It has often been a submission in the County Court that if a person under 16 consented to a sexual act, it should be taken into consideration by the Court and factor in favour of the accused.
In effect, the fact that the victim was a willing participant in the act should decrease the seriousness of the offence in the same way that proven lack of consent increases the culpability of the offender.
Obviously as with any sexual offending cases, these are important yet vexed issues for the Courts.
On a very basic level, it is a fairly logical submission. The child was not forced into the sexual act; therefore there should be a clear and separate distinction from a case where a child was raped. The logic then follows there is some mitigation in the consent of the child (consent in a non-legal sense).
In a legal sense the law is that a person under 16 can not “consent” to sex as 16 is the age of consent.
In the case of Clarkson v The Queen; EJA v The Queen  VSCA 157, the Court of Appeal have resolved the issue as far as the Courts in Victoria are concerned.
And, what they have decided is, consent can not be a mitigating feature. The lack of consent is an aggravating feature but consent is not a mitigating feature.
The Courts said the following;
“ 3 The absolute prohibition on sexual activity with a child is founded on a presumption of harm. The prohibition is intended to protect children from the harm presumed to be caused by premature sexual activity, that is, activity before the age when a child can give meaningful consent. It is for this reason that a child’s consent is more accurately referred to as ‘apparent’ or ‘ostensible’ consent. References to consent in these reasons should be understood as having that connotation.
4 We have concluded that a child’s consent can never, of itself, be a mitigating factor. That is, proof that the child consented will not of itself differentiate the case for sentencing purposes from one where the child’s consent cannot be established. (Proven absence of consent, on the other hand, significantly increases the seriousness of the offending and the culpability of the offender).

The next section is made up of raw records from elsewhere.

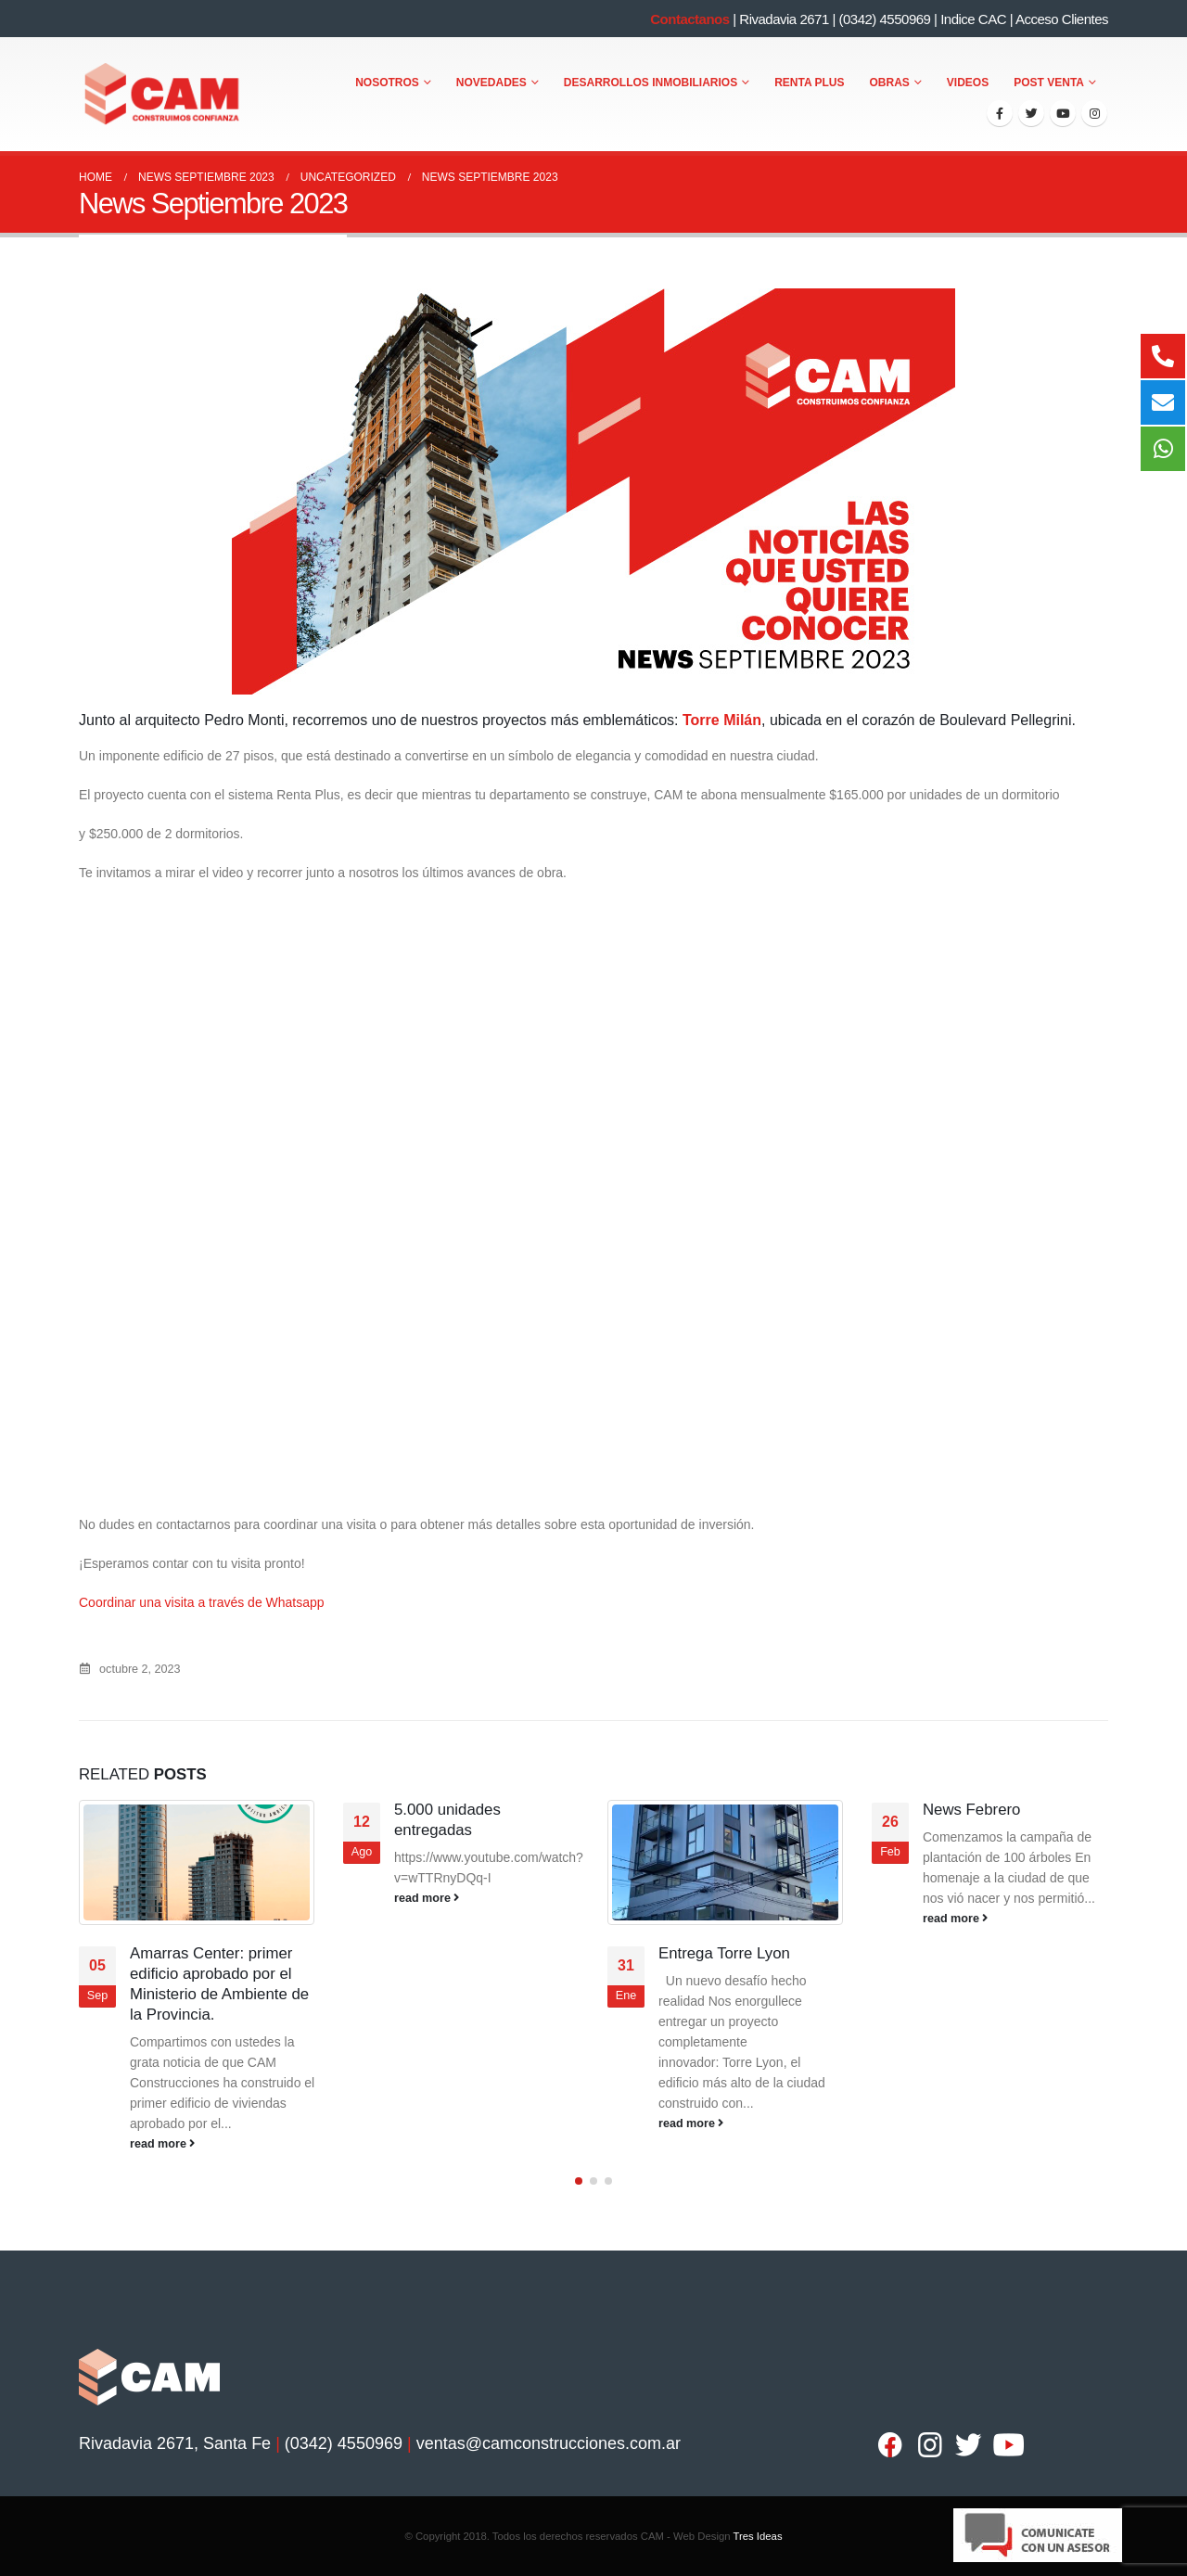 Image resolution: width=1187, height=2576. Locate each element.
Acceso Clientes (1061, 19)
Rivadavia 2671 (783, 19)
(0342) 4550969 (884, 19)
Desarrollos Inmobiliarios (650, 82)
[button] (578, 2181)
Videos (968, 82)
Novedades (491, 82)
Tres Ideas (757, 2536)
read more (162, 2143)
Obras (890, 82)
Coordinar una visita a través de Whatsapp (202, 1602)
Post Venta (1049, 82)
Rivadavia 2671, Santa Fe (175, 2443)
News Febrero (971, 1809)
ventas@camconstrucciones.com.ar (548, 2443)
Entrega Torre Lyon (724, 1953)
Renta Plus (809, 82)
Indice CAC (973, 19)
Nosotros (387, 82) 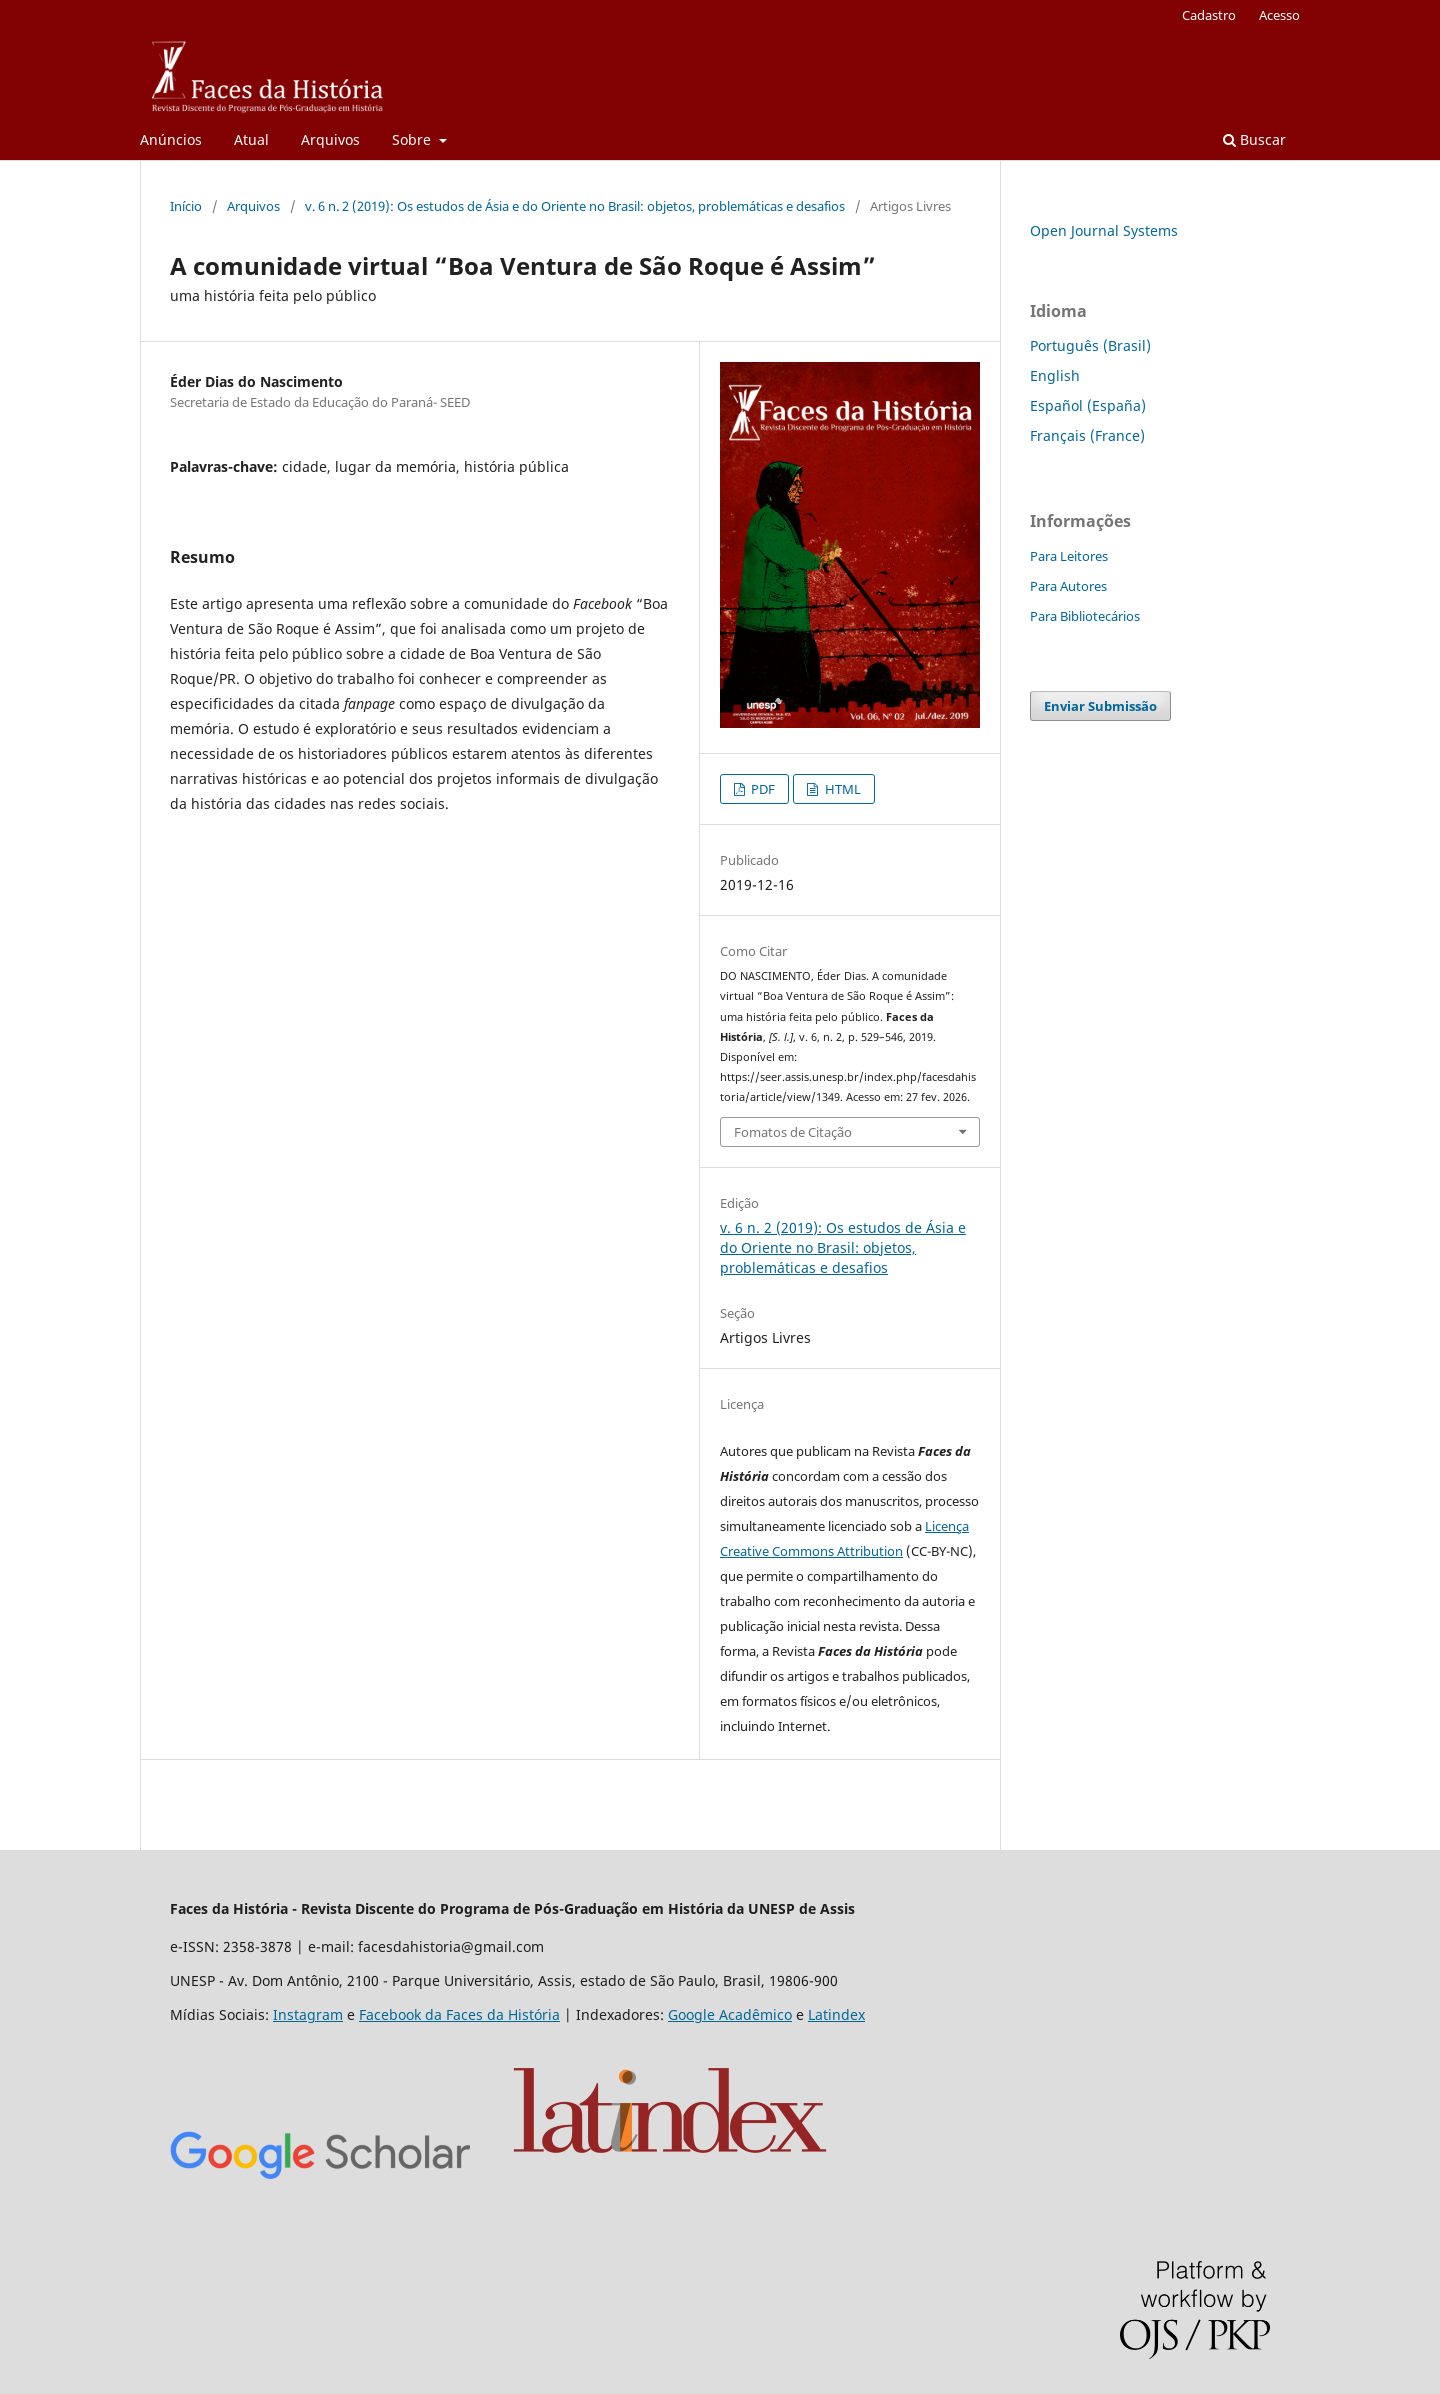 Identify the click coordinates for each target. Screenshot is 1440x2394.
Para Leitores (1069, 556)
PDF (761, 789)
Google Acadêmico (730, 2014)
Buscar (1254, 139)
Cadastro (1209, 15)
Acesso (1279, 15)
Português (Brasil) (1090, 345)
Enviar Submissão (1100, 706)
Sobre (413, 139)
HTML (841, 789)
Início (186, 206)
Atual (251, 139)
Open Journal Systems (1104, 230)
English (1055, 375)
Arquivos (330, 139)
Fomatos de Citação (793, 1132)
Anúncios (171, 139)
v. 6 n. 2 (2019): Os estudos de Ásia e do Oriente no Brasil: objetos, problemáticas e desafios (575, 206)
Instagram (308, 2014)
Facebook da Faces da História (459, 2014)
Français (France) (1087, 435)
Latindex (836, 2014)
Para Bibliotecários (1085, 616)
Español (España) (1088, 405)
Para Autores (1068, 586) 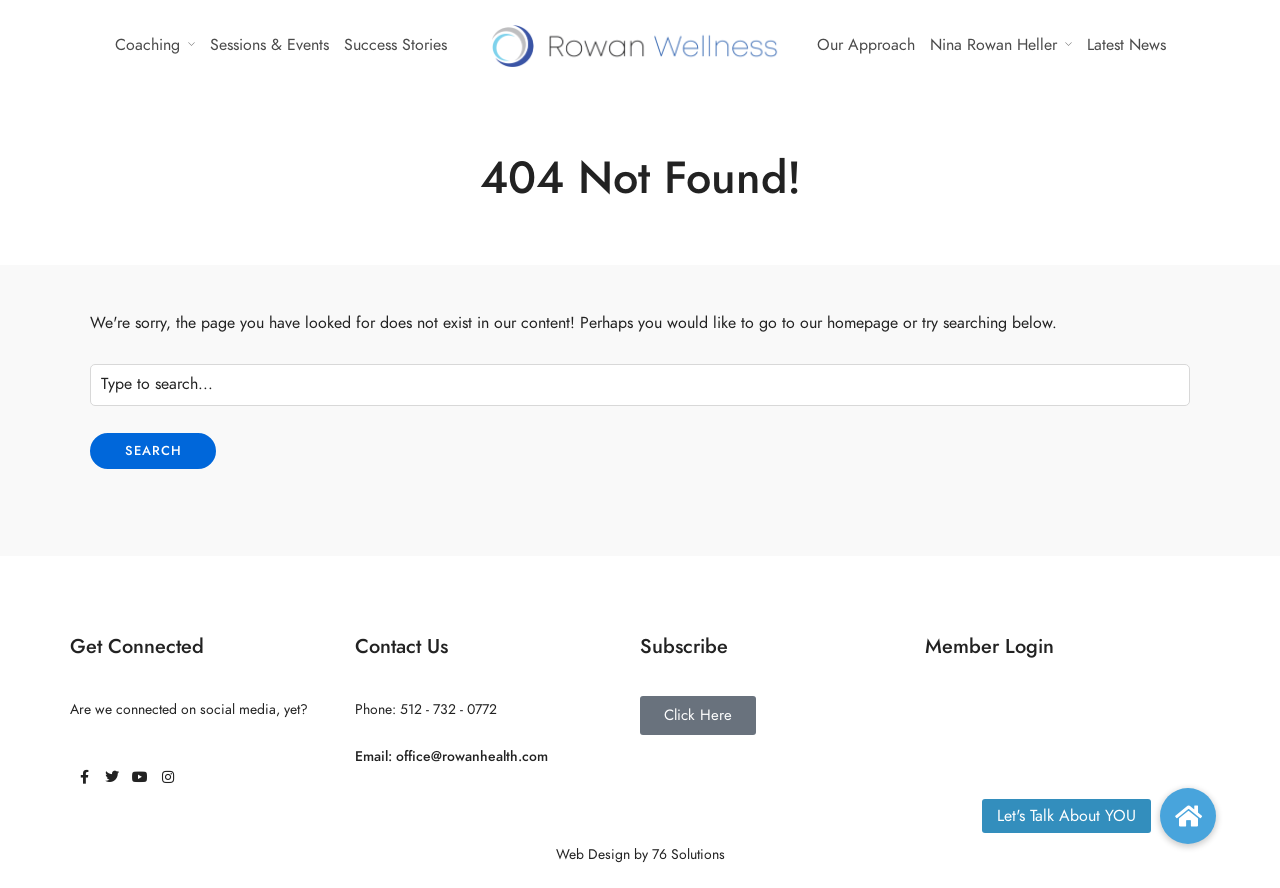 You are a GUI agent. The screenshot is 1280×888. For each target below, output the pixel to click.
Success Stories (395, 45)
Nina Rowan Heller (993, 45)
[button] (1188, 816)
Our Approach (866, 45)
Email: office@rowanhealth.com (451, 756)
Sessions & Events (269, 45)
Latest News (1126, 45)
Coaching (147, 45)
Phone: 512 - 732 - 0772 (426, 709) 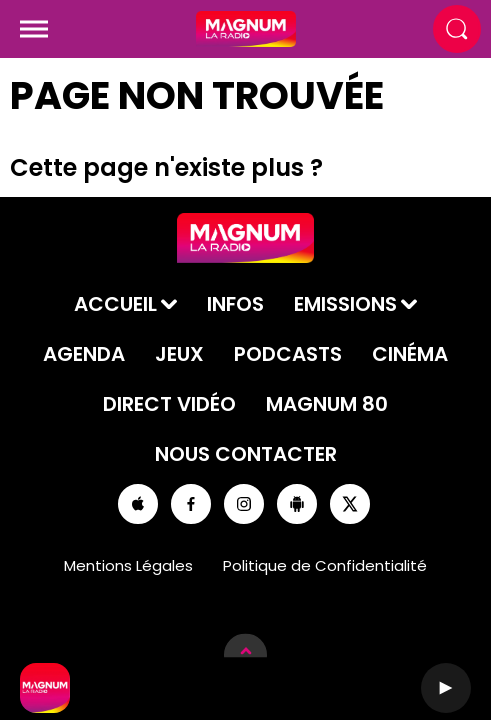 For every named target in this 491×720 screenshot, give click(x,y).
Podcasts (288, 354)
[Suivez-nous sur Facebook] (191, 504)
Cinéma (410, 354)
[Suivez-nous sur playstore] (297, 504)
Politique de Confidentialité (325, 565)
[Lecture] (446, 688)
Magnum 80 (327, 404)
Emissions (345, 304)
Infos (235, 304)
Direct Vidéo (169, 404)
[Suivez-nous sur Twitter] (350, 504)
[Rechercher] (457, 29)
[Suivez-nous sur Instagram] (244, 504)
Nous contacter (246, 454)
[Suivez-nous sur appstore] (138, 504)
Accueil (115, 304)
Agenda (84, 354)
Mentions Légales (128, 565)
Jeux (179, 354)
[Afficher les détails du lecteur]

5 Proof that the child consented is the beginning, rather than the end, of the sentencing court’s enquiry. In assessing the gravity of the offence and the offender’s culpability, the court’s attention will be directed not at consent as such but at the circumstances in which the consent came to be given.
6 Typically, the giving of the consent will be a reflection of the relationship between the child and the offender. In very many cases, the consent will be seen to reflect a significant age difference and/or power imbalance between offender and victim. In such cases – for example, the consent given by a pupil to her teacher, or by a daughter to her mother’s partner – the circumstances will usually reveal the offender’s abuse of a position of trust or authority, rendering the offence more grave and his culpability greater.
7 At the other end of the scale, there are exceptional cases – for example, in a relationship between a 15-year-old girl and an 18-year-old boy – where the consent is, relatively speaking, freely given and genuine and a reflection of genuine affection between the two. In such circumstances, as the cases illustrate, the sentencing court is likely to view the offence as less grave and the offender’s culpability as reduced. In such a case, too, the offender may be able to establish, by appropriate evidence that the victim is not likely to suffer the harm which the law presumes to flow from premature sexual activity.
8 In short, to ask whether consent is a mitigating factor is to ask the wrong question. It is only when the circumstances in which the consent was given are properly understood that the court can appropriately assess the offender’s conduct and, hence, determine the appropriate sentence.”